Thursday, March 10, 2011

Don't Try This At Home Either

We recently had a unique experience involving cats. It seems that a number of neighborhood cats, some possibly wild, have taken a liking to our deck, either on it or under it. They liked to get together and howl, fight, shriek and generally just make a lot of noise. In the middle of the night. Sometimes multiple times during the night. With just enough time in between for you to fall back asleep.

Don had a plan. We have some pepper spray that we keep beside our bed for protection against intruders. Don figured that these intruders might not be human nor dangerous, but they were intruders, annoying as all get-out, and perhaps could be discouraged by a friendly blast of pepper spray.  So, anytime he heard the cats on our deck, he would get up and try to sneak out onto the deck; somehow they always heard him and ran off.

One night, he succeeded. He was able to slip out onto the deck and blast the yellow tomcat who was lounging on my lounge chair and making a terrible racket. The cat took off like a rocket, ran right into the gate and then hopped onto the retaining wall. Don gave him another little blast as a parting gift. Problem solved. We went back to bed and back to sleep.

Early the next morning, before it was fully light, Don was on the deck lifting weights and as usual, got onto one of the loungers which doubles as his weight bench. Pretty soon, he became aware that the backs of his legs were burning. A lot. That was the lounger that the cat had been using. Apparently the chair was covered with pepper spray fallout. He warned me not to sit there.

Not long after that, I went in to take a shower, turned on the water, splashed water on my face and instantly my right eye was on fire! What!? There was nothing sprayed in the bathroom. Don had not been in the shower before me. What had I touched that had been pepper sprayed?

That wasn't the end of it either. All throughout the day and into the next day, we would touch something and then rub our faces or touch our lips and have instant heat. Don sat in the other lounge chair with his arms on the arm rests and soon his arms were burning. That pepper spray is powerful stuff. He also sprayed the gate at the entrance to our deck when he gave the cat the last blast, so everytime we grabbed the gate, we got a bit of the spray on us.

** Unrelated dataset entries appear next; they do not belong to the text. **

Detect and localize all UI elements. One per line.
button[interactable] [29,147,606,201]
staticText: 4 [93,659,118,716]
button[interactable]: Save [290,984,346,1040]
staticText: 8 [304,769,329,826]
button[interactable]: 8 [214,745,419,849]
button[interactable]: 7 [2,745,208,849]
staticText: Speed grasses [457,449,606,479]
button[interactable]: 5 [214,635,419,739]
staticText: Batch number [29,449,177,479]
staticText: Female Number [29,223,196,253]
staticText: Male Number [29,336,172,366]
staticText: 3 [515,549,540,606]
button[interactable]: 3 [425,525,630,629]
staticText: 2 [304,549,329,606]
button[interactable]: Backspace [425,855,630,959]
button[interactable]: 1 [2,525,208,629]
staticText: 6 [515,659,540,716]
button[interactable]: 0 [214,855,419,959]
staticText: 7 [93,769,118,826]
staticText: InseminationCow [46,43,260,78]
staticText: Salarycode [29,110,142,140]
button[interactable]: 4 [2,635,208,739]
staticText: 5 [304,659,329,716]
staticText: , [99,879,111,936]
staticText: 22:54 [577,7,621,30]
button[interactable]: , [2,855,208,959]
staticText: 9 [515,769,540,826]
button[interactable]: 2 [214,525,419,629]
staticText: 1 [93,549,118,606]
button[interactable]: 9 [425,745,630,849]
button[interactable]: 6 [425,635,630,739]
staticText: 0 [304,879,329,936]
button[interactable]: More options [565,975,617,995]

Don spent considerable time scrubbing on the deck trying to remove all traces of the spray, but even after that we would feel traces of it on our skin from time to time. He finally conceded that pepper spraying the cat had not worked as planned and should be avoided in the future, except for actual human intruders.

As annoying as the cat had been, I felt really sorry for him. I'm sure he had a miserable day.